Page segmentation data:
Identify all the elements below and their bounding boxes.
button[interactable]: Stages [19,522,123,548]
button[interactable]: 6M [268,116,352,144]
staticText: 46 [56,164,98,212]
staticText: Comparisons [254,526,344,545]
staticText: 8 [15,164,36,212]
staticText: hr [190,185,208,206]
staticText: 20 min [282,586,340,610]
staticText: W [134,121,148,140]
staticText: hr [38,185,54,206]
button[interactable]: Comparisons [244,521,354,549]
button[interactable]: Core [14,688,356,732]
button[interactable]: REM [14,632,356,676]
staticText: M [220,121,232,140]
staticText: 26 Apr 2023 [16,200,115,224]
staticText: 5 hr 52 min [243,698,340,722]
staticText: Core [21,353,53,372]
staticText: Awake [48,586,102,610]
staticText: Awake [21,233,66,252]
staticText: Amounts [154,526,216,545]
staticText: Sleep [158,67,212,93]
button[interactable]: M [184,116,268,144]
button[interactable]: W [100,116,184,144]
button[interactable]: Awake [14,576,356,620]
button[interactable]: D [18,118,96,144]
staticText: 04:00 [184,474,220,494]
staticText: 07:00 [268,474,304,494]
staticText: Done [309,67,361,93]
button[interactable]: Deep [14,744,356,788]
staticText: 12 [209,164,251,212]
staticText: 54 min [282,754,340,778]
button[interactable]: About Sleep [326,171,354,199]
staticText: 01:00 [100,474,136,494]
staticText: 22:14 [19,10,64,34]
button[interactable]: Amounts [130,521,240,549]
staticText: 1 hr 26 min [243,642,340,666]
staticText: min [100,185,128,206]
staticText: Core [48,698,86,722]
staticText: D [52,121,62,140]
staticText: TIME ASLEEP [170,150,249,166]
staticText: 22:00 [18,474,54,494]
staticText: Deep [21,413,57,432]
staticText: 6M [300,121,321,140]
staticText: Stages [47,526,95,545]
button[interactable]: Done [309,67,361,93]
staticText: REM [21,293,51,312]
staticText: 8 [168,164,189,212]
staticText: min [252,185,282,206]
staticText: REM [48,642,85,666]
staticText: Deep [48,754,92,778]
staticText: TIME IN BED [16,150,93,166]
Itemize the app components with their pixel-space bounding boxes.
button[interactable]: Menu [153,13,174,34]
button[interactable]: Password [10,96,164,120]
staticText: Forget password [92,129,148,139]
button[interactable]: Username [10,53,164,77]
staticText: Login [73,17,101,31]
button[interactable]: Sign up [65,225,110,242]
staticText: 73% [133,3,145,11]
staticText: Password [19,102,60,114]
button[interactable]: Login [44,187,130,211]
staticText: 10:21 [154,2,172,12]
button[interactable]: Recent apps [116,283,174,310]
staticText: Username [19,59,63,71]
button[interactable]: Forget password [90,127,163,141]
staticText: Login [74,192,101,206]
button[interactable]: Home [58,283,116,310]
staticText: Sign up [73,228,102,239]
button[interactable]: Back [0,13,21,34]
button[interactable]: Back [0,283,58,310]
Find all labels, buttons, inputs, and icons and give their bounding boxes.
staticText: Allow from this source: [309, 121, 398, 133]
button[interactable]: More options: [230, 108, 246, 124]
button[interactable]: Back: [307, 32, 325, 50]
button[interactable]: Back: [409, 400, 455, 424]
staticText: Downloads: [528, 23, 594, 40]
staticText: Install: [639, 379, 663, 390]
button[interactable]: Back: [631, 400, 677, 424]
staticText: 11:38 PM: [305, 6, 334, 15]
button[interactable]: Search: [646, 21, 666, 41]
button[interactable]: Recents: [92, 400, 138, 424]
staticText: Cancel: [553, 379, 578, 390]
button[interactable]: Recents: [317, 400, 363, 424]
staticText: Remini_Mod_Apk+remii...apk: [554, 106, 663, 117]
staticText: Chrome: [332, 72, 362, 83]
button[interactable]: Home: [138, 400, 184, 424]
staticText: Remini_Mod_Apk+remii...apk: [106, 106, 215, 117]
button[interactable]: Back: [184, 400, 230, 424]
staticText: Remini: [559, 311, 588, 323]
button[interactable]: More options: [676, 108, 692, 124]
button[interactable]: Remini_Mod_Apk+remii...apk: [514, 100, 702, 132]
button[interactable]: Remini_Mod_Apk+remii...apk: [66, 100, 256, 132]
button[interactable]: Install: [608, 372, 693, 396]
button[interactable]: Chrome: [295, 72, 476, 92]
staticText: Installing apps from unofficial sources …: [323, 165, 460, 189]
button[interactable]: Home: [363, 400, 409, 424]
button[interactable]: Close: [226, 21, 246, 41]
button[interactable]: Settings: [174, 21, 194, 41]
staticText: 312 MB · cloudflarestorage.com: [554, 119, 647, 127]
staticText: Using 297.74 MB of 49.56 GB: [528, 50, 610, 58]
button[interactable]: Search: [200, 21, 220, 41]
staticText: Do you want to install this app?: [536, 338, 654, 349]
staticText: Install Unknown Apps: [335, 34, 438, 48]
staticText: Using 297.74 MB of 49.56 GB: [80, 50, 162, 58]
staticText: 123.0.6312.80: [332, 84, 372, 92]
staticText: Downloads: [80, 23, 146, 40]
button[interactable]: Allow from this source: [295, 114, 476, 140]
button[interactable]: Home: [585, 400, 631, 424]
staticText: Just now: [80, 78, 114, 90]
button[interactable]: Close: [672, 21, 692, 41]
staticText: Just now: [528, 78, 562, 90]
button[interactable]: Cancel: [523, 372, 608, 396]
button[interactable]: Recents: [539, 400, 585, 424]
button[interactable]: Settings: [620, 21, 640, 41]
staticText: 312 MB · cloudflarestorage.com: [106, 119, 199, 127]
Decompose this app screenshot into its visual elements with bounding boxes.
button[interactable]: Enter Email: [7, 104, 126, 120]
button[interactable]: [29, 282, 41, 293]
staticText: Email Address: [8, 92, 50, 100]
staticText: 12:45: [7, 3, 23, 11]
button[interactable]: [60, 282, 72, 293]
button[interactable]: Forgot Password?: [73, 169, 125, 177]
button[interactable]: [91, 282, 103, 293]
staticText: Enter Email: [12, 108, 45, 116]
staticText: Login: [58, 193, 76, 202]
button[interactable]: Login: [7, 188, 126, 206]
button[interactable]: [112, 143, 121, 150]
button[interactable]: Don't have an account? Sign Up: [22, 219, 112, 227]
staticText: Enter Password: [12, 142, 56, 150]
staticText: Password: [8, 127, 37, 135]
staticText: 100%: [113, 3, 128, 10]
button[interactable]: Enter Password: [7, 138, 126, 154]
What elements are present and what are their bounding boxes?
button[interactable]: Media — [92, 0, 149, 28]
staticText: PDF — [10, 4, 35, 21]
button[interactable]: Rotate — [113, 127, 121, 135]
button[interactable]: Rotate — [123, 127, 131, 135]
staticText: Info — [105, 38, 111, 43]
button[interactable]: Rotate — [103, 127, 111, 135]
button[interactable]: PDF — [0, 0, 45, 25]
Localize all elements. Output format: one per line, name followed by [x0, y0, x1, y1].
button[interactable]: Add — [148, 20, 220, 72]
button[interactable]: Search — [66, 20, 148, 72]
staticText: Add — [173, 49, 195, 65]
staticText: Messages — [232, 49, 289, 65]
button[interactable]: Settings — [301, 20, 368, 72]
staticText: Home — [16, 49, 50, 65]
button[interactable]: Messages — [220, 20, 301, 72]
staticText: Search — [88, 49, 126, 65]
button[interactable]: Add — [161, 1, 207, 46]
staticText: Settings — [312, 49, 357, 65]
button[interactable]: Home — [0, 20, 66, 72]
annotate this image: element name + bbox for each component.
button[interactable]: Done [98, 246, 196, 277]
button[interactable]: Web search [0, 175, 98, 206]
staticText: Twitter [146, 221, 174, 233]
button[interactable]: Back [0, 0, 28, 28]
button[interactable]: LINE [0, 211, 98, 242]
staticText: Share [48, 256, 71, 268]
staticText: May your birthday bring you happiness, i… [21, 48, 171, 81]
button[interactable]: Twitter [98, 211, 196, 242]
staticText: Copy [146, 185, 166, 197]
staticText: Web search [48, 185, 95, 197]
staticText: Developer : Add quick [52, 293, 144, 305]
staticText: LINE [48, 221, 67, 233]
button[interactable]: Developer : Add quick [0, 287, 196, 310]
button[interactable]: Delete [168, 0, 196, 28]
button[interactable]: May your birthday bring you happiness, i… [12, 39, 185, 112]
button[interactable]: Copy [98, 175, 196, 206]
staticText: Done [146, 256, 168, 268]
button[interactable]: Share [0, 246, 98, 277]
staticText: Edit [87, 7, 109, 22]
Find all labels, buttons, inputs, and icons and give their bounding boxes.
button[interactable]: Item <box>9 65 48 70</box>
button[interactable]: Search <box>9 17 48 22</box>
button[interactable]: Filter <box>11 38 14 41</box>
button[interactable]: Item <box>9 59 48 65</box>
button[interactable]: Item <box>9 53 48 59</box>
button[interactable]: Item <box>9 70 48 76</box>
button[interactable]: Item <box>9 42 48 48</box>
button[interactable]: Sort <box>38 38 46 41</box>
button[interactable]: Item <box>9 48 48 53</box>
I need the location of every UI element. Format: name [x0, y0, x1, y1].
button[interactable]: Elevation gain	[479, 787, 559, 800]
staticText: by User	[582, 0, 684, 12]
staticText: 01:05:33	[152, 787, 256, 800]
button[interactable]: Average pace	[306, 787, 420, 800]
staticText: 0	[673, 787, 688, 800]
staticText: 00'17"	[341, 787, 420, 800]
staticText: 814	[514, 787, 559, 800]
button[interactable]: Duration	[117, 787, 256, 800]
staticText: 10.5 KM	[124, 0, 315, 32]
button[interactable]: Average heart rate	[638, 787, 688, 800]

◆ TASK DETAILS ◆
Nothing but the lines from the one holding "I need the location" to the end of the entries should be output, each exactly as it appears.

◆ ANSWER TO THIS EXERCISE ◆
I need the location of every UI element. Format: name [x0, y0, x1, y1].
button[interactable]: Elevation gain	[479, 787, 559, 800]
staticText: by User	[582, 0, 684, 12]
staticText: 01:05:33	[152, 787, 256, 800]
button[interactable]: Average pace	[306, 787, 420, 800]
staticText: 0	[673, 787, 688, 800]
staticText: 00'17"	[341, 787, 420, 800]
staticText: 814	[514, 787, 559, 800]
button[interactable]: Duration	[117, 787, 256, 800]
staticText: 10.5 KM	[124, 0, 315, 32]
button[interactable]: Average heart rate	[638, 787, 688, 800]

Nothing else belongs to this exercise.